▶ Work item
Print every entry below exactly, leaving out the pictures.

Document structure recognition data

-=-=-=-=-

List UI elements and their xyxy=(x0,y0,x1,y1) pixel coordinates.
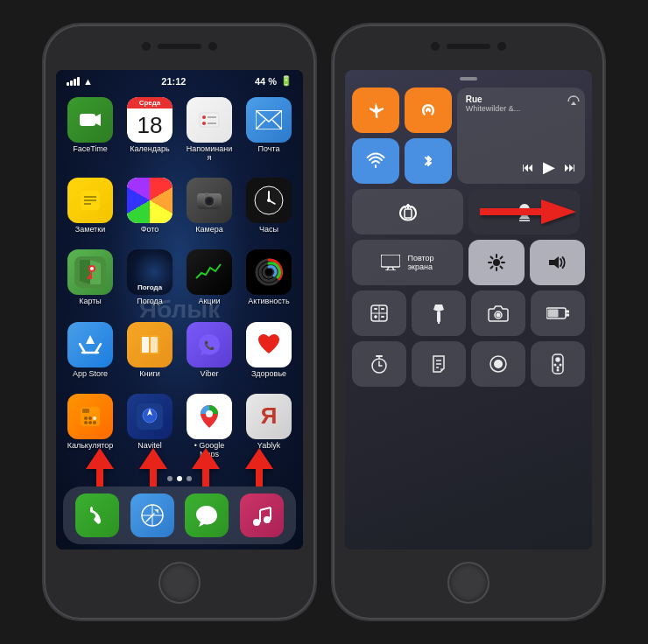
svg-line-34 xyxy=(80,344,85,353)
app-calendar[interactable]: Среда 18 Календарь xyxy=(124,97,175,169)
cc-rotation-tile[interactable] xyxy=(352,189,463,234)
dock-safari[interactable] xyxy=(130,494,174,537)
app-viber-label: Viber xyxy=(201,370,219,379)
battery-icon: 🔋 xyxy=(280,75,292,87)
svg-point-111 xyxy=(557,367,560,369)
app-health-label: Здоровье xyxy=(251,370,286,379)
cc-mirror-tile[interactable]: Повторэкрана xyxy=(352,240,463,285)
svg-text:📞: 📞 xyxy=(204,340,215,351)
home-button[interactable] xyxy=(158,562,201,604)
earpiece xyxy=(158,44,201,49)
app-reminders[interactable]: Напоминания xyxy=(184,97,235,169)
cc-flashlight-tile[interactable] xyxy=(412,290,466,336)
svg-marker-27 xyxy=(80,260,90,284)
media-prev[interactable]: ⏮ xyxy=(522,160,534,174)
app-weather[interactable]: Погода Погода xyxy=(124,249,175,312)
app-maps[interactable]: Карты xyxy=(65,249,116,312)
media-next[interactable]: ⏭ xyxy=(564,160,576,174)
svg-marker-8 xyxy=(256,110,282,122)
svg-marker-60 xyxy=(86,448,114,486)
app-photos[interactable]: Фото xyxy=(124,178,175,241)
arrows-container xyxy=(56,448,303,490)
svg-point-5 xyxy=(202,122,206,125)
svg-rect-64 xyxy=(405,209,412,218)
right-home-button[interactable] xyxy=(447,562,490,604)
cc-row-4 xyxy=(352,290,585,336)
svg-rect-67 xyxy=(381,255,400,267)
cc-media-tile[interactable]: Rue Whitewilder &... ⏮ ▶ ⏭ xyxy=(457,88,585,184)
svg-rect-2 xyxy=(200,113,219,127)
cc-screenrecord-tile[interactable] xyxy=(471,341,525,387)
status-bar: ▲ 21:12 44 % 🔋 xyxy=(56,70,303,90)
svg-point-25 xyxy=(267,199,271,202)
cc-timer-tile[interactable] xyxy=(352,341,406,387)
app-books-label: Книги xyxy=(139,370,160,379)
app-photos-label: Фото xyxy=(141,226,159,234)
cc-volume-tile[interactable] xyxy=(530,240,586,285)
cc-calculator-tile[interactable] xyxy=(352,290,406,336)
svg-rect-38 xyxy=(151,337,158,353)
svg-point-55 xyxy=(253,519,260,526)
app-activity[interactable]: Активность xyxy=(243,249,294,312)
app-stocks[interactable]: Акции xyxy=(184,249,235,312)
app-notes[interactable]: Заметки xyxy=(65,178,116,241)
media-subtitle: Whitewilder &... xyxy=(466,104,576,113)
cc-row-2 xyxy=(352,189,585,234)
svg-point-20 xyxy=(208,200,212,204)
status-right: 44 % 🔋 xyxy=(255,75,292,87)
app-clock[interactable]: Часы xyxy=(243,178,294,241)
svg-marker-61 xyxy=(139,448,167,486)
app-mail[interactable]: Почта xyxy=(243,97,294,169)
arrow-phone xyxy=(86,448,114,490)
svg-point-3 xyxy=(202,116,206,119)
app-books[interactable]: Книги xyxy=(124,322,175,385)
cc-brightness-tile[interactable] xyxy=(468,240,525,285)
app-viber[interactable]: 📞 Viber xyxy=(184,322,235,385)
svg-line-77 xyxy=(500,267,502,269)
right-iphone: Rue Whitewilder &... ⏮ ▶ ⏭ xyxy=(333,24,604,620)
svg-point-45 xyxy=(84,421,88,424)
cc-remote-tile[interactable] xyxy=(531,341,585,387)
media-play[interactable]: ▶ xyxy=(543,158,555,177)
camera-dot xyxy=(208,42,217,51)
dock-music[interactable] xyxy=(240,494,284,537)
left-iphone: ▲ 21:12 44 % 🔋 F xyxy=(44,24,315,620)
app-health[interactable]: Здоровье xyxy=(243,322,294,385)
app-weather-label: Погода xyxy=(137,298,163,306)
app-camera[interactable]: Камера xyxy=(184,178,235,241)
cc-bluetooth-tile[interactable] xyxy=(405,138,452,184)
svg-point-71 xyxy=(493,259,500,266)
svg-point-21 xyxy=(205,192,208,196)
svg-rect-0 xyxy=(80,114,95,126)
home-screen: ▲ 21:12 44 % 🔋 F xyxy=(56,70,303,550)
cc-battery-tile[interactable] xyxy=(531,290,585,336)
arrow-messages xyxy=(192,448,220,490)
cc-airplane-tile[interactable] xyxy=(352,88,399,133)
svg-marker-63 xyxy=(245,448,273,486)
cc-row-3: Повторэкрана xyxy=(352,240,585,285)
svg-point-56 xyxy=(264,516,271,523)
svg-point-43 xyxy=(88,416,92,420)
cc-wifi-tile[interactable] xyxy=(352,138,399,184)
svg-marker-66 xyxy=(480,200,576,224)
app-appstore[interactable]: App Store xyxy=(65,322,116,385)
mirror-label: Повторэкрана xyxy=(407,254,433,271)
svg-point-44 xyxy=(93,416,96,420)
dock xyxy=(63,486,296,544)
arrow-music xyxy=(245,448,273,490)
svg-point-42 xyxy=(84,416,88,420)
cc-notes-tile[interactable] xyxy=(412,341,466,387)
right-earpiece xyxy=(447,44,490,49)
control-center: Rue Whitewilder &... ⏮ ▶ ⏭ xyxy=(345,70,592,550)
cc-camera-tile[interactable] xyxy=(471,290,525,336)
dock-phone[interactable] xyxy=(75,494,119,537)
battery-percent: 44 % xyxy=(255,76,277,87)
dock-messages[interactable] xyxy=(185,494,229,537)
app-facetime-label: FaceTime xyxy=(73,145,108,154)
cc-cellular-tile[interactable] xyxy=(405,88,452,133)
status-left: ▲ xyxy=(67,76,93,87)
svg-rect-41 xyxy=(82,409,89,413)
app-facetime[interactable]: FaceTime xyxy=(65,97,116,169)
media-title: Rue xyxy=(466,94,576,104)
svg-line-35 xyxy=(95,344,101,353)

-=-=-=-=-

▶ Answer to this problem
List UI elements and their xyxy=(x0,y0,x1,y1) pixel coordinates.
svg-line-34 xyxy=(80,344,85,353)
app-calendar[interactable]: Среда 18 Календарь xyxy=(124,97,175,169)
cc-rotation-tile[interactable] xyxy=(352,189,463,234)
dock-safari[interactable] xyxy=(130,494,174,537)
app-viber-label: Viber xyxy=(201,370,219,379)
battery-icon: 🔋 xyxy=(280,75,292,87)
svg-point-111 xyxy=(557,367,560,369)
app-health-label: Здоровье xyxy=(251,370,286,379)
cc-mirror-tile[interactable]: Повторэкрана xyxy=(352,240,463,285)
svg-text:📞: 📞 xyxy=(204,340,215,351)
home-button[interactable] xyxy=(158,562,201,604)
earpiece xyxy=(158,44,201,49)
app-reminders[interactable]: Напоминания xyxy=(184,97,235,169)
cc-flashlight-tile[interactable] xyxy=(412,290,466,336)
svg-marker-27 xyxy=(80,260,90,284)
media-prev[interactable]: ⏮ xyxy=(522,160,534,174)
app-weather[interactable]: Погода Погода xyxy=(124,249,175,312)
app-maps[interactable]: Карты xyxy=(65,249,116,312)
media-next[interactable]: ⏭ xyxy=(564,160,576,174)
svg-marker-8 xyxy=(256,110,282,122)
svg-marker-60 xyxy=(86,448,114,486)
app-photos[interactable]: Фото xyxy=(124,178,175,241)
arrows-container xyxy=(56,448,303,490)
svg-point-5 xyxy=(202,122,206,125)
svg-rect-64 xyxy=(405,209,412,218)
right-home-button[interactable] xyxy=(447,562,490,604)
cc-row-4 xyxy=(352,290,585,336)
svg-rect-67 xyxy=(381,255,400,267)
cc-media-tile[interactable]: Rue Whitewilder &... ⏮ ▶ ⏭ xyxy=(457,88,585,184)
svg-rect-2 xyxy=(200,113,219,127)
cc-screenrecord-tile[interactable] xyxy=(471,341,525,387)
status-bar: ▲ 21:12 44 % 🔋 xyxy=(56,70,303,90)
svg-point-25 xyxy=(267,199,271,202)
cc-timer-tile[interactable] xyxy=(352,341,406,387)
app-books-label: Книги xyxy=(139,370,160,379)
app-photos-label: Фото xyxy=(141,226,159,234)
cc-volume-tile[interactable] xyxy=(530,240,586,285)
cc-calculator-tile[interactable] xyxy=(352,290,406,336)
svg-rect-38 xyxy=(151,337,158,353)
svg-point-55 xyxy=(253,519,260,526)
app-activity[interactable]: Активность xyxy=(243,249,294,312)
app-stocks[interactable]: Акции xyxy=(184,249,235,312)
app-notes[interactable]: Заметки xyxy=(65,178,116,241)
media-subtitle: Whitewilder &... xyxy=(466,104,576,113)
cc-row-2 xyxy=(352,189,585,234)
svg-point-20 xyxy=(208,200,212,204)
status-right: 44 % 🔋 xyxy=(255,75,292,87)
app-clock[interactable]: Часы xyxy=(243,178,294,241)
svg-marker-61 xyxy=(139,448,167,486)
app-mail[interactable]: Почта xyxy=(243,97,294,169)
arrow-phone xyxy=(86,448,114,490)
svg-point-3 xyxy=(202,116,206,119)
app-books[interactable]: Книги xyxy=(124,322,175,385)
cc-brightness-tile[interactable] xyxy=(468,240,525,285)
app-viber[interactable]: 📞 Viber xyxy=(184,322,235,385)
svg-line-77 xyxy=(500,267,502,269)
right-iphone: Rue Whitewilder &... ⏮ ▶ ⏭ xyxy=(333,24,604,620)
svg-point-45 xyxy=(84,421,88,424)
cc-remote-tile[interactable] xyxy=(531,341,585,387)
media-play[interactable]: ▶ xyxy=(543,158,555,177)
camera-dot xyxy=(208,42,217,51)
dock-music[interactable] xyxy=(240,494,284,537)
left-iphone: ▲ 21:12 44 % 🔋 F xyxy=(44,24,315,620)
app-health[interactable]: Здоровье xyxy=(243,322,294,385)
app-weather-label: Погода xyxy=(137,298,163,306)
app-camera[interactable]: Камера xyxy=(184,178,235,241)
cc-bluetooth-tile[interactable] xyxy=(405,138,452,184)
svg-point-71 xyxy=(493,259,500,266)
svg-point-21 xyxy=(205,192,208,196)
svg-rect-0 xyxy=(80,114,95,126)
home-screen: ▲ 21:12 44 % 🔋 F xyxy=(56,70,303,550)
cc-battery-tile[interactable] xyxy=(531,290,585,336)
arrow-messages xyxy=(192,448,220,490)
cc-airplane-tile[interactable] xyxy=(352,88,399,133)
svg-marker-63 xyxy=(245,448,273,486)
cc-row-3: Повторэкрана xyxy=(352,240,585,285)
svg-point-56 xyxy=(264,516,271,523)
svg-point-43 xyxy=(88,416,92,420)
cc-wifi-tile[interactable] xyxy=(352,138,399,184)
svg-marker-66 xyxy=(480,200,576,224)
app-appstore[interactable]: App Store xyxy=(65,322,116,385)
mirror-label: Повторэкрана xyxy=(407,254,433,271)
svg-point-44 xyxy=(93,416,96,420)
dock xyxy=(63,486,296,544)
arrow-music xyxy=(245,448,273,490)
svg-point-42 xyxy=(84,416,88,420)
cc-notes-tile[interactable] xyxy=(412,341,466,387)
right-earpiece xyxy=(447,44,490,49)
control-center: Rue Whitewilder &... ⏮ ▶ ⏭ xyxy=(345,70,592,550)
cc-camera-tile[interactable] xyxy=(471,290,525,336)
dock-phone[interactable] xyxy=(75,494,119,537)
battery-percent: 44 % xyxy=(255,76,277,87)
dock-messages[interactable] xyxy=(185,494,229,537)
app-facetime-label: FaceTime xyxy=(73,145,108,154)
cc-cellular-tile[interactable] xyxy=(405,88,452,133)
status-left: ▲ xyxy=(67,76,93,87)
svg-rect-41 xyxy=(82,409,89,413)
app-facetime[interactable]: FaceTime xyxy=(65,97,116,169)
media-title: Rue xyxy=(466,94,576,104)
svg-line-35 xyxy=(95,344,101,353)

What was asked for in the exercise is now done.